CHICAGO (AP) _ Alberto Calderon, one of the world’s leading mathematicians whose work helped explain how heat and sound waves move, has died at age 77.

He died Thursday at Northwestern Memorial Hospital.

Calderon, professor emeritus at the University of Chicago, was a pioneer in modern mathematical analysis, a branch of mathematics that includes calculus and infinite series.

His work is crucial to understanding such functions as the transmission of heat, sound and electromagnetic waves.

In 1991, he was awarded the National Medal of Science. Earlier he received the Wolf Prize, the highest honor for mathematicians.

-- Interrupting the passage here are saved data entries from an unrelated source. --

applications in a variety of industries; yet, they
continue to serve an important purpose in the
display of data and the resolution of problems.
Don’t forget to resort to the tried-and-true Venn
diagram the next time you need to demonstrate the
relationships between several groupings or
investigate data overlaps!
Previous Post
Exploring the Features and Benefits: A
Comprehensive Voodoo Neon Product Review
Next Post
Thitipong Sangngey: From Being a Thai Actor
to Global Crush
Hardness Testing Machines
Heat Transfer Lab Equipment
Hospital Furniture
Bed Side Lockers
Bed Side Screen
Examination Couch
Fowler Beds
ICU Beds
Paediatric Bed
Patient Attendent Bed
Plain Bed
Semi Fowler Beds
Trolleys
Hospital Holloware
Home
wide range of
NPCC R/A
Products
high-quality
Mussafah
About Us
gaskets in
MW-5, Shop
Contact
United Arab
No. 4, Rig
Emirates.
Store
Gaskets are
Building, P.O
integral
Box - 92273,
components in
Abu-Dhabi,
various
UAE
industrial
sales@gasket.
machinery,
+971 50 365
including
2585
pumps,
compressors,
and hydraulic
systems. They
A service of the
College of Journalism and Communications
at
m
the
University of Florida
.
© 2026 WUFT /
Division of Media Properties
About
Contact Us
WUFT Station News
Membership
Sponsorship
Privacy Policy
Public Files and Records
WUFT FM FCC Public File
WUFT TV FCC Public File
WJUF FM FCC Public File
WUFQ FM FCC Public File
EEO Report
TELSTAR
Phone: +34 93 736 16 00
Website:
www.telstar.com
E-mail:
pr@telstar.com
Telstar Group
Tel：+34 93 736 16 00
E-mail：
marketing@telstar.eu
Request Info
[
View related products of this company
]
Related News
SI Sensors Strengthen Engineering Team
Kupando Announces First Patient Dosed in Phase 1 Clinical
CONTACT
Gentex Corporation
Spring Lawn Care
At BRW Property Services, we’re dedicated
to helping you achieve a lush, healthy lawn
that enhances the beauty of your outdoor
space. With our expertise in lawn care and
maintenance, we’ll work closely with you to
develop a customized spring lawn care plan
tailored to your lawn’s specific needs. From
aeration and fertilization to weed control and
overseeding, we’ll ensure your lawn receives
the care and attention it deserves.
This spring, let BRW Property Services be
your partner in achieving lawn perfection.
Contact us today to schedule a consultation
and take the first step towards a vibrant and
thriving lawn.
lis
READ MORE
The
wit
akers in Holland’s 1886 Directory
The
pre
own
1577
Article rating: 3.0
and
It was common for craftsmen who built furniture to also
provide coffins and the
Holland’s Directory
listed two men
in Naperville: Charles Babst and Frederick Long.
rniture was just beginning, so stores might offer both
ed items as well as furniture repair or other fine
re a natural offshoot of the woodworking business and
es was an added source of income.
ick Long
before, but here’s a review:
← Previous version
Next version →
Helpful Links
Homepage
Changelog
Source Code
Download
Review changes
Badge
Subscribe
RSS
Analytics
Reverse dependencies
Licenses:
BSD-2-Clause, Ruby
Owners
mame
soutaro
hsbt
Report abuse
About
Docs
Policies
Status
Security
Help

Calderon collaborated with his mentor, Antoni Zygmund, to found what mathematicians call the Chicago school of analysis.

Calderon trained as an engineer in his native Argentina. It was Zygmund, a world renowned mathematician, who recognized Calderon’s brilliance and brought him to this country in 1949 to study with him.

With unusual speed, Calderon completed his doctorate from the University of Chicago in 1950. He taught at Ohio State University and the Institute for Advanced Study in Princeton before returning to the faculty at the University of Chicago.

Calderon is survived by his wife, Alexandra Bellow, a retired mathematician at Northwestern University; two children from his first marriage; two sisters; two brothers; and two grandchildren.